|Man Without Qualities|
Monday, June 12, 2006
In 1990 Peru was being savaged by its own "insurgency." That "insurgency" took the form of the neo-Maoist terrorist organization called "Shining Path" - which was at the time busy demolishing as much of Peru's infrastructure and urban fabric, and killing as many middle-class Peruvians, as it could manage. The Shining Path meant by such methods to bring down the reasonably democratic government of Peru. The parallels with Iraq, at least on the surface, are clear.
Alberto Fujimori, a son of Japanese immigrants, was an academic and university president when he scored a surprise victory over novelist Mario Vargas Lhosa and became Peru's president. Fujimori has said that Peru was "an interesting challenge": Cocaine was a $1 billion a year export, inflation was at 7,500 percent and the use of violence as a political tool by the Shining Path and MRTA tore Peru up pretty thoroughly and had come close to tearing it completely apart into social chaos. The Shining Path is believed to have killed more than 10,000 people. In some respects Peru was worse off than Iraq is today.
Nobody seems to dispute that Alberto Fujimori's government extinguished the Shining Path - although there are those who claim the biggest steps were accomplished by "ordinary police work" and not the thuggish, admittedly uber-violent, and perhaps murderous methods of Vladimir Montesinos. Montesinos was Fujimori's de facto head of Peruvian security (MRTA) who was ultimately disgraced and found to have been highly corrupt. Whatever the ways and means, most observers agree that the biggest step in terminating the Shining Path was the celebrated capture of its founder Abimael Guzman - himself a murderous academic who directed and had essentially created the Shining Path.

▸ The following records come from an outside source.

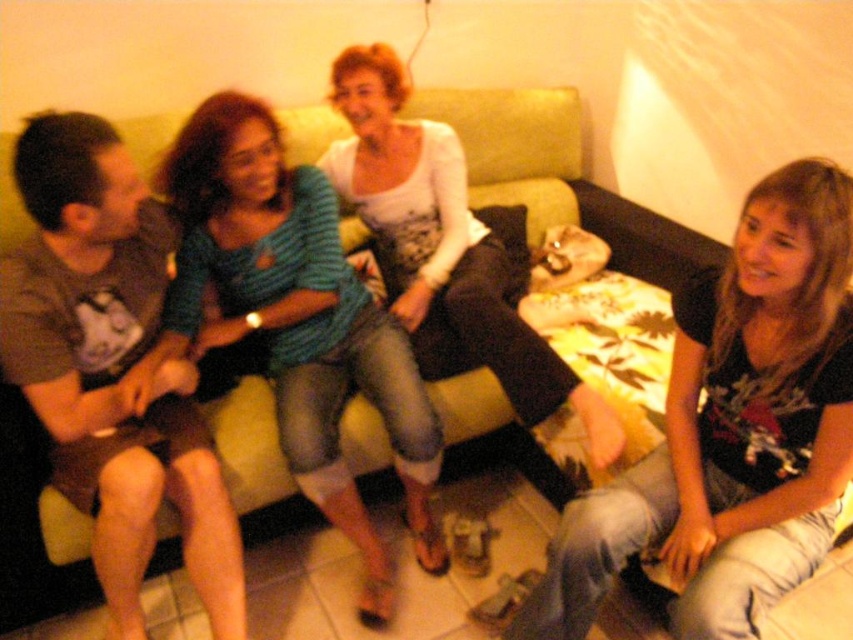 In the scene shown: Between black matte shirt at center and matte brown shirt at left, which one appears on the left side from the viewer's perspective?

matte brown shirt at left is more to the left.

Which is in front, point (762, 200) or point (193, 573)?

Positioned in front is point (762, 200).

Does point (810, 353) lie in front of point (134, 262)?

Yes, point (810, 353) is closer to viewer.

Where is `black matte shirt at center`? black matte shirt at center is located at coordinates (732, 429).

Does black matte shirt at center appear over white matte shirt at center?

Incorrect, black matte shirt at center is not positioned above white matte shirt at center.

Which is above, black matte shirt at center or white matte shirt at center?

Positioned higher is white matte shirt at center.

Who is more forward, (601, 500) or (404, 170)?

Point (601, 500) is in front.

Identify the location of black matte shirt at center. This screenshot has height=640, width=853. (x=732, y=429).

Can you confirm if matte brown shirt at left is positioned below blue striped shirt at center?

Correct, matte brown shirt at left is located below blue striped shirt at center.

Can you confirm if matte brown shirt at left is smaller than blue striped shirt at center?

Yes, matte brown shirt at left is smaller than blue striped shirt at center.

This screenshot has width=853, height=640. In order to click on matte brown shirt at left in this screenshot , I will do `click(111, 368)`.

Where is `matte brown shirt at left`? matte brown shirt at left is located at coordinates pos(111,368). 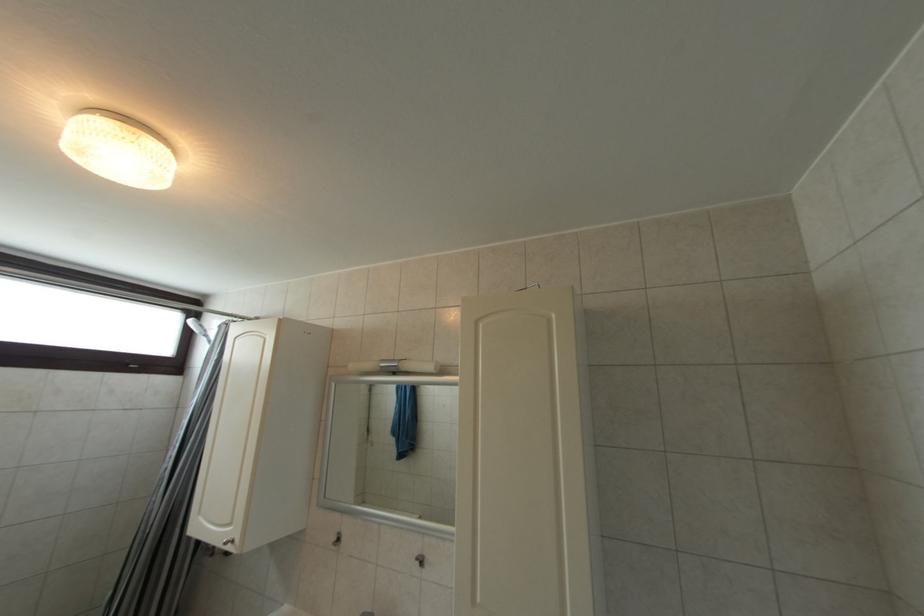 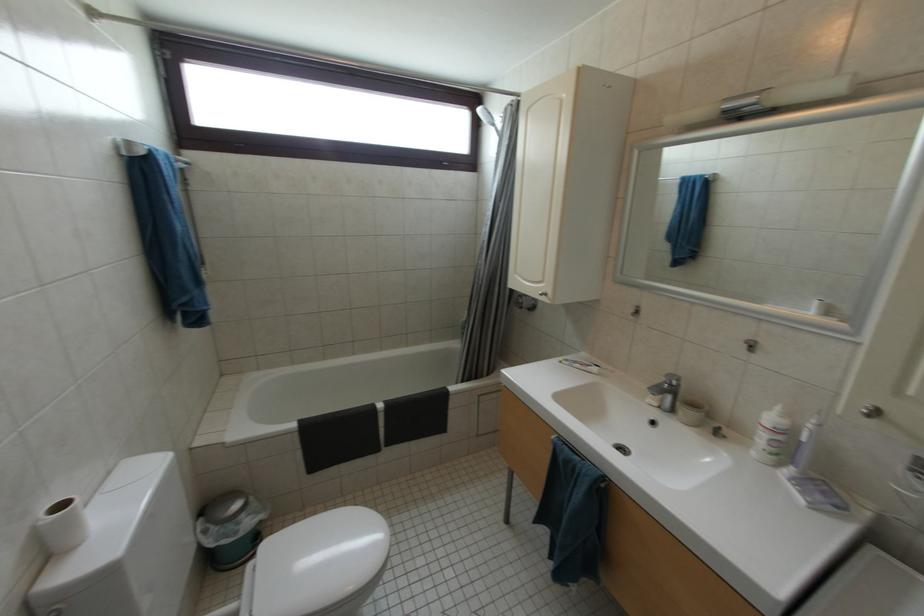 The images are taken continuously from a first-person perspective. In which direction is your viewpoint rotating?

The rotation direction of the camera is left-down. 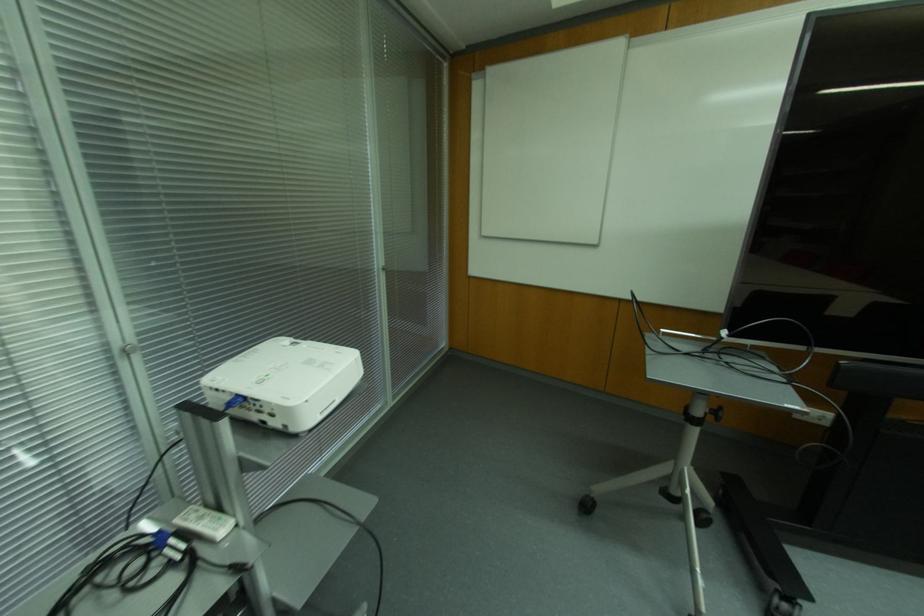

The death of Zarqawi is not a perfect analogue to the capture of Guzman. For one thing, the Shining Path was essentially the only "insurgency" challenging the Peruvian state. There was no good replacement for Guzman. Some have argued that Zarqawi will simply be replaced as head of al Qaida in Iraq, and his war will go on. But as far as I can see, such speculation is not supported by any real evidence one way or the other. Moreover, there have been reports that Zarqawi's particular ultra-violent and promiscuous form of insurgency was by no means favored by his al Qaida generally. It certainly rankled lots of fellow Arabs - including Jordanians - who otherwise might have been inclined to look the other way. So Zarqawi's vision may have been rather personal, and (if that is so) eliminating Zarqawi may be a better analogue to capturing Guzman than at first meets the eye.

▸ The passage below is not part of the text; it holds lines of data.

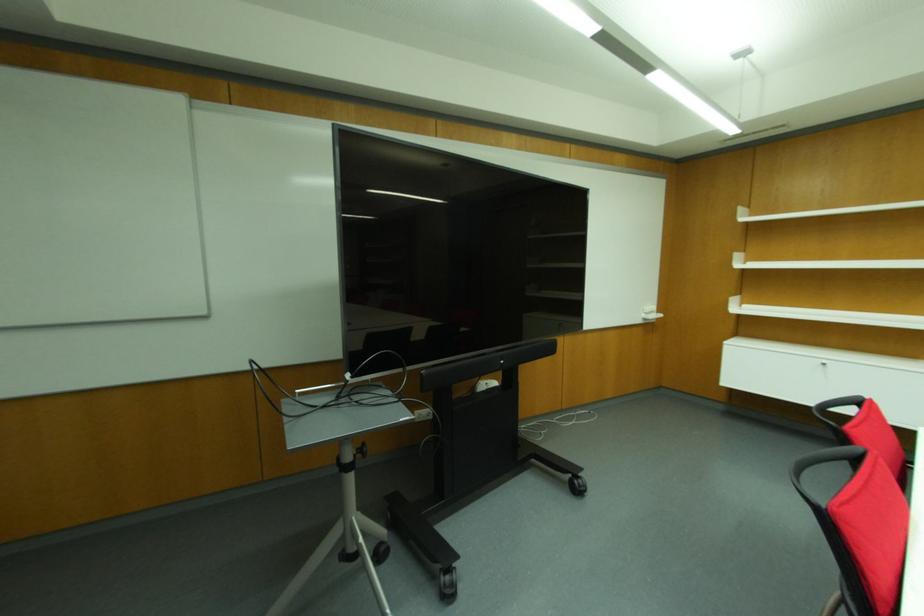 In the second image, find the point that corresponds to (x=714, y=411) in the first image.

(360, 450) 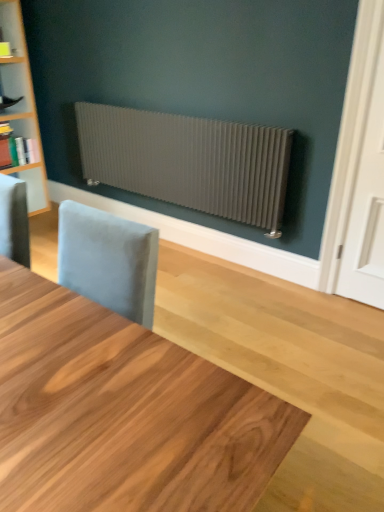 Find the location of a particular element. This screenshot has height=512, width=384. vacant location below satin silver radiator at upper center (from a real-world perspective) is located at coordinates (202, 256). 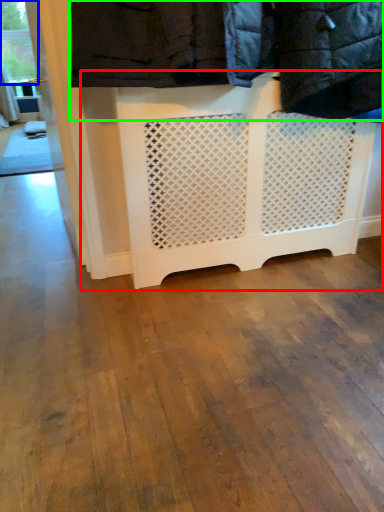 Question: Considering the real-world distances, which object is farthest from furniture (highlighted by a red box)? window frame (highlighted by a blue box) or laundry (highlighted by a green box)?

Choices:
 (A) window frame
 (B) laundry

Answer: (A) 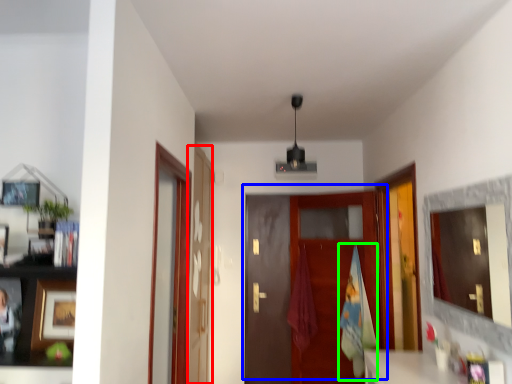 Question: Which object is the closest to the glass door (highlighted by a red box)? Choose among these: door (highlighted by a blue box) or bath towel (highlighted by a green box).

Choices:
 (A) door
 (B) bath towel

Answer: (A) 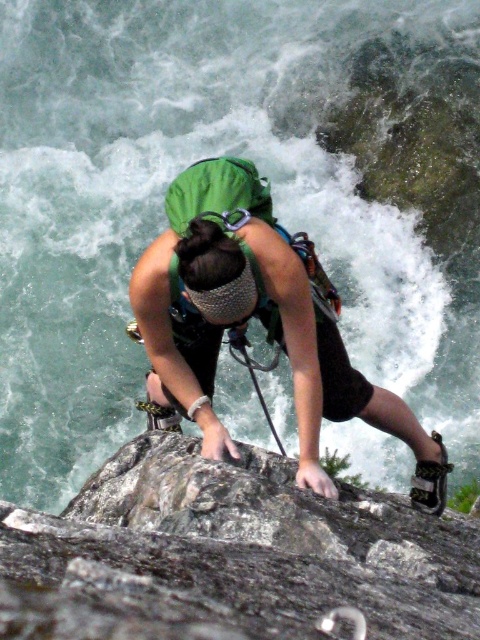 Question: Does gray rough rock at center have a smaller size compared to green fabric helmet at center?

Choices:
 (A) no
 (B) yes

Answer: (B)

Question: Which object is closer to the camera taking this photo?

Choices:
 (A) gray rough rock at center
 (B) green fabric helmet at center

Answer: (A)

Question: Does gray rough rock at center have a lesser width compared to green fabric helmet at center?

Choices:
 (A) no
 (B) yes

Answer: (A)

Question: Which point is farther from the camera taking this photo?

Choices:
 (A) (348, 636)
 (B) (160, 358)

Answer: (B)

Question: Can you confirm if gray rough rock at center is smaller than green fabric helmet at center?

Choices:
 (A) no
 (B) yes

Answer: (B) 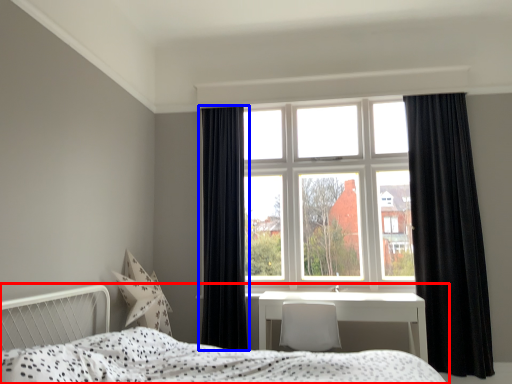 Question: Among these objects, which one is nearest to the camera, bed (highlighted by a red box) or curtain (highlighted by a blue box)?

Choices:
 (A) bed
 (B) curtain

Answer: (A)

Two documentaries have recently been created about Fujimori's confrontation with Guzman and his Shining Path: The Fall of Fujimori and State of Fear. The Fall of Fujimori shows some real efforts at balance by its maker - although the maker's own beliefs do seem to show through (which is not all bad, since she's a nice person). And it's very well done in most respects, especially the interviews with Fujimori himself and his daughter and the use of archival film. In contrast, State of Fear is a ludicrous piece of agitprop and an attempt to equate current American anti-terrorism efforts with Peru's excesses under Fujimori. But the films are in agreement with the conclusions that taking a single man - Guzman - from the field made a huge difference in the course of the Peruvian anti-terrorist effort. Less comforting, they also both persuasively argue that after the Shining Path was in fact defeated the exceptional powers assumed by the Peruvian government were put to increasingly pernicious use.
Contrary to these film makers (especially the second), I do not believe there is much of a parallel with the US here. But there may be a very important parallel with respect to what we might expect from a post-insurgency Iraq, one forged in the smithy of counter-terrorism politics. That picture is not pretty at all. But at least one has to assume the extinction of the Iraq insurgency before having to contemplate the form of post-insurgency Iraq. In any event, Peru has today largely recovered.
UPDATE: Brett Stephens has some very interesting observations on how the nature of the insurgency may change, and some further information as to how Zarqawi had become estranged from many people one would think have to be on the side of a successful "insurgent" in Iraq.